The dataset is a 5000 examples set. Each example has 100 real valued features value from -100 to 100 and a tag of either positive or negative. The set was randomly generated by https://github.com/Slash0BZ/Cogcomp-Utils/blob/master/discretization-experiment/data/genData.py. Randomly around 10% of the 5000 examples were marked as noise and contains the incorrect tag. 4500 examples were randomly drafted for training while the rest were used for testing.

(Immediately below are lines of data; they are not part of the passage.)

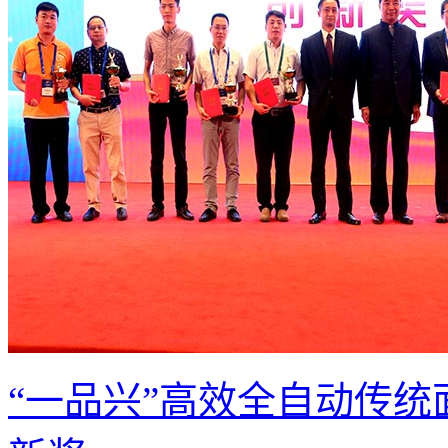
“一品兴”高效全自动传统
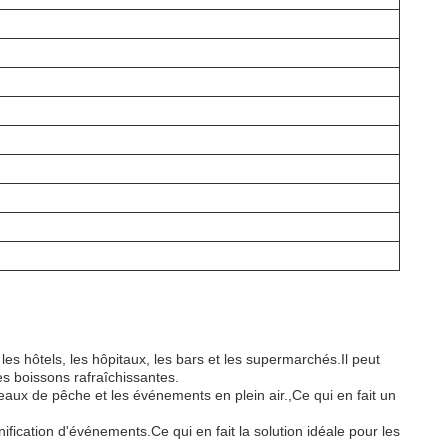
es hôtels, les hôpitaux, les bars et les supermarchés.Il peut
es boissons rafraîchissantes.
teaux de pêche et les événements en plein air.,Ce qui en fait un
cation d'événements.Ce qui en fait la solution idéale pour les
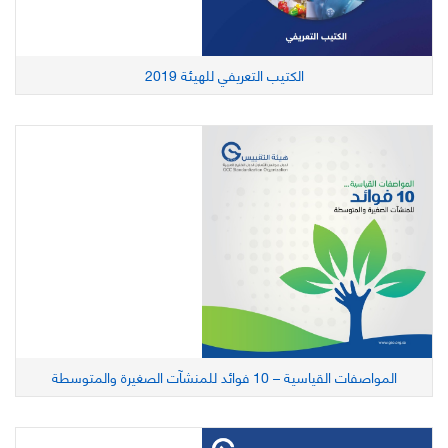
الكتيب التعريفي للهيئة 2019
المواصفات القياسية – 10 فوائد للمنشآت الصغيرة والمتوسطة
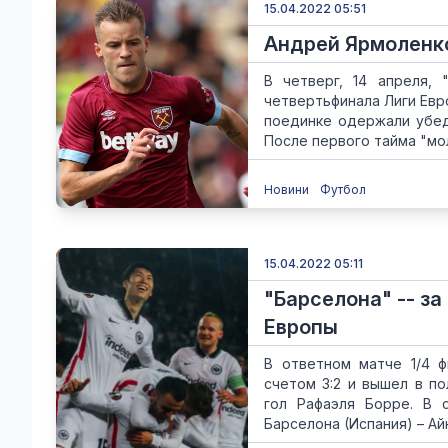
15.04.2022 05:51
Андрей Ярмоленко
В четверг, 14 апреля,
четвертьфинала Лиги Евр
поединке одержали убед
После первого тайма "мол
Новини
Футбол
15.04.2022 05:11
"Барселона" -- за
Европы
В ответном матче 1/4 ф
счетом 3:2 и вышел в п
гол Рафаэля Борре. В 
Барселона (Испания) – Айн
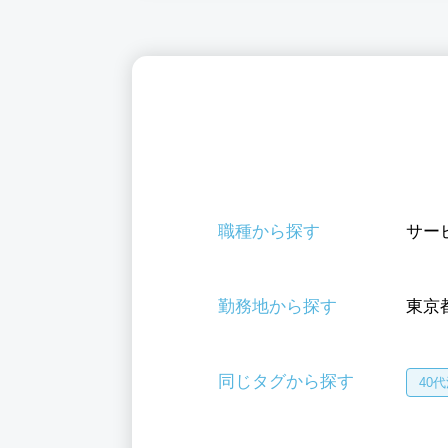
職種から探す
サー
勤務地から探す
東京
同じタグから探す
40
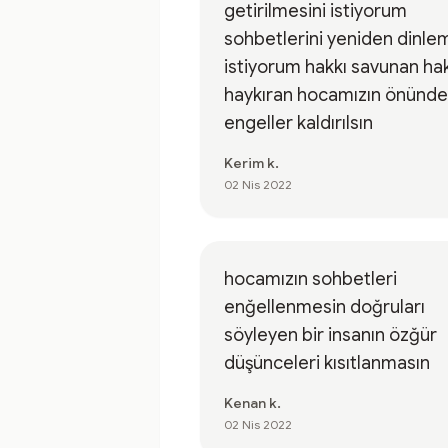
getirilmesini istiyorum
sohbetlerini yeniden dinle
istiyorum hakkı savunan ha
haykıran hocamızın önünde
engeller kaldırılsın
Kerim k.
02 Nis 2022
hocamızın sohbetleri
enğellenmesin doğruları
söyleyen bir insanın özğür
düşünceleri kısıtlanmasın
Kenan k.
02 Nis 2022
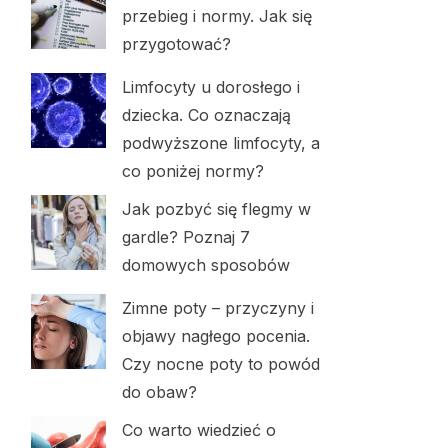
przebieg i normy. Jak się
przygotować?
Limfocyty u dorosłego i
dziecka. Co oznaczają
podwyższone limfocyty, a
co poniżej normy?
Jak pozbyć się flegmy w
gardle? Poznaj 7
domowych sposobów
Zimne poty – przyczyny i
objawy nagłego pocenia.
Czy nocne poty to powód
do obaw?
Co warto wiedzieć o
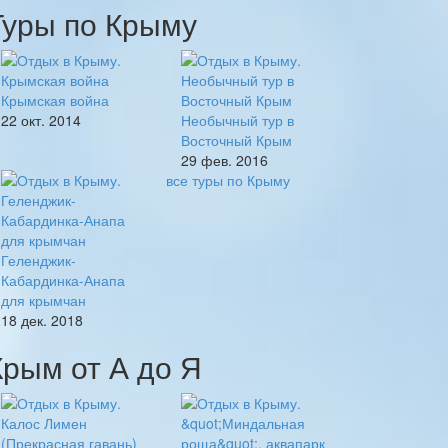
Туры по Крыму
Крымская война
22 окт. 2014
Необычный тур в
Восточный Крым
29 фев. 2016
все туры по Крыму
Геленджик-
Кабардинка-Анапа
для крымчан
18 дек. 2018
Крым от А до Я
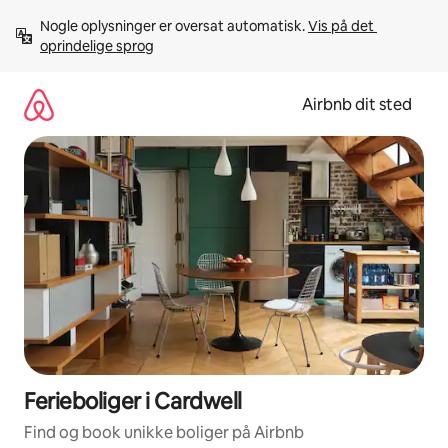
Gå
Nogle oplysninger er oversat automatisk. 
Vis på det 
videre
oprindelige sprog
til
indhold
Airbnb dit sted
Ferieboliger i Cardwell
Find og book unikke boliger på Airbnb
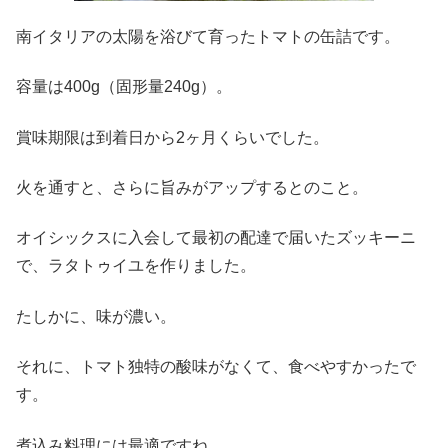
南イタリアの太陽を浴びて育ったトマトの缶詰です。
容量は400g（固形量240g）。
賞味期限は到着日から2ヶ月くらいでした。
火を通すと、さらに旨みがアップするとのこと。
オイシックスに入会して最初の配達で届いたズッキーニ
で、ラタトゥイユを作りました。
たしかに、味が濃い。
それに、トマト独特の酸味がなくて、食べやすかったで
す。
煮込み料理には最適ですね。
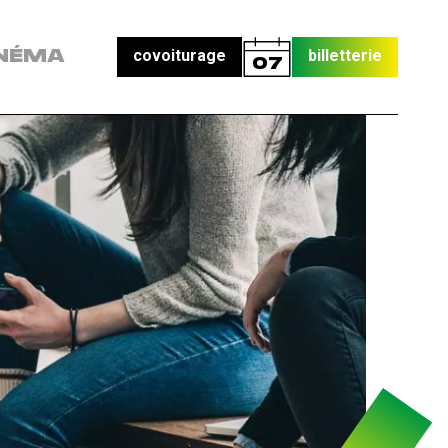
covoiturage
billetterie
NÉMA
07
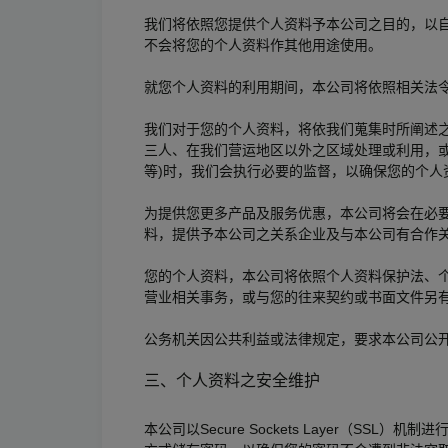
我们将依照您提供个人资料予本公司之目的，以
不会将您的个人资料作其他用途使用。
就您个人资料的利用期间，本公司将依照相关法
我们对于您的个人资料，将依我们蒐集时所阐述
三人、在我们营运地区以外之区域处理或利用，
等)时，我们会执行必要的监督，以确保您的个人
为提供您更多产品及服务优惠，本公司将会在必
料，提供予本公司之关系企业及与本公司有合作
您的个人资料，本公司将依照个人资料保护法、
营业相关事务，或与您的往来契约或书面文件另
公务机关因公共利益或法律规定，要求本公司公
三、个人资料之安全维护
本公司以Secure Sockets Layer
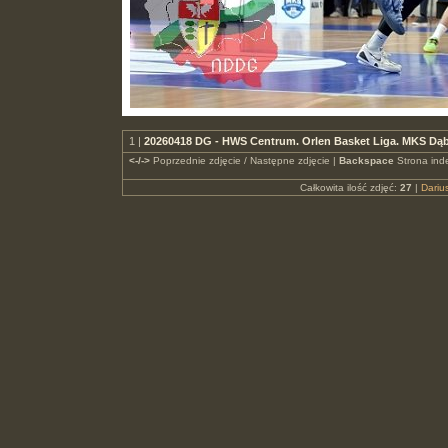
1 |
20260418 DG - HWS Centrum. Orlen Basket Liga. MKS Dąb
<-/->
Poprzednie zdjęcie / Następne zdjęcie |
Backspace
Strona ind
Całkowita ilość zdjęć:
27
|
Dari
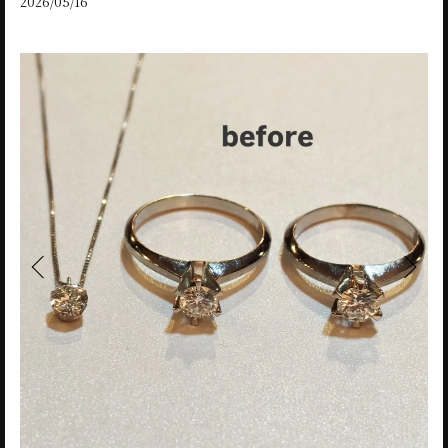
2026/05/16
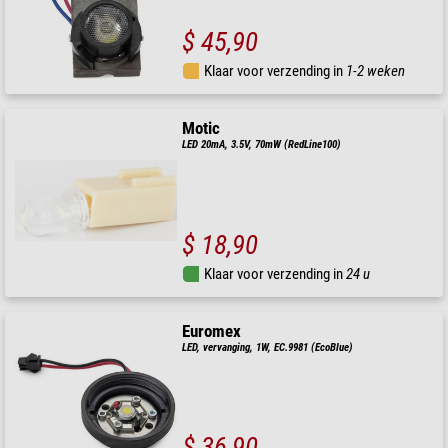
$ 45,90
Klaar voor verzending in
1-2 weken
Motic
LED 20mA, 3.5V, 70mW (RedLine100)
$ 18,90
Klaar voor verzending in
24 u
Euromex
LED, vervanging, 1W, EC.9981 (EcoBlue)
$ 36,90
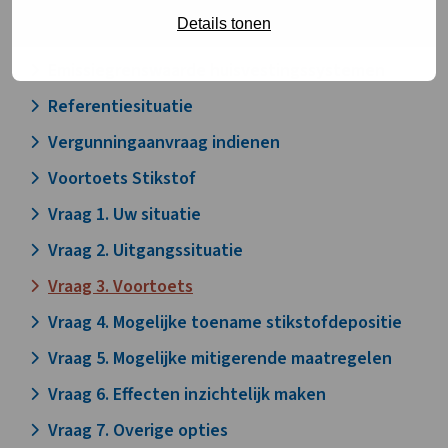
Natuurvergunning aanvragen
Details tonen
ADC toets
Emissiegrenswaarde huisvestingssystemen
Referentiesituatie
Vergunningaanvraag indienen
Voortoets Stikstof
Vraag 1. Uw situatie
Vraag 2. Uitgangssituatie
Vraag 3. Voortoets
Vraag 4. Mogelijke toename stikstofdepositie
Vraag 5. Mogelijke mitigerende maatregelen
Vraag 6. Effecten inzichtelijk maken
Vraag 7. Overige opties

| rounds\algorithm | real features (time) | discrete features with chunk of 5 (time) | discrete features with chunk of 10 (time) | discrete features with chunk of 20 (time) |
|---|---|---|---|---|
| 10 | 84 (8.35 s) | 73.8 (5.21 s) | 73.6 (5.38 s) | 73.4 (4.84 s) |
| 50 | 83.4 (9.98 s) | 73.8 (6.96 s) | 73.8 (6.9 s) | 73.6 (7.76 s) |
| 100 | 83.6 (12.63 s) | 73.8 (8.38 s) | 74.0 (8.38 s) | 73.8 (8.16 s) |
| rounds\algorithm | real features (time) | discrete features with chunk of 5 (time) | discrete features with chunk of 10 (time) | discrete features with chunk of 20 (time) |
|---|---|---|---|---|
| 10 | 84.4 (7.48 s) | 74.8 (6.2 s) | 73.2 (6.2 s) | 73.6 (5.6 s) |
| 50 | 84.4 (17.87 s) | 74.8 (13.41 s) | 73.2 (10.5 s) | 73.6 (8.9 s) |
| 100 | 84.4 (31.12 s) | 74.8 (20.46 s) | 73.2 (15.4 s) | 73.8 (13.31 s) |
The code and data I used can be found at https://github.com/Slash0BZ/Cogcomp-Utils/tree/master/discretization-experiment
First, the discretized features performances very closely given a variation of chunk size, and they are all significantly lower than the real features. But a good thing is that they all takes less time. I think that is due to that the number of features are lower.
Vertically, SVMs generally takes more time and more memory to train.
The time relies on the specific conditions of the machine. There is definitely a speed decay as I run the scripts for a long time on the same machine, thus the time measure may not be correct and representative.
Also the noise generation relies on a random basis, thus even though the theoretic limit for any classifier on this dataset is 90%, it is reasonable that no one actually reaches 90% since there are noise both in the training set and in the testing set.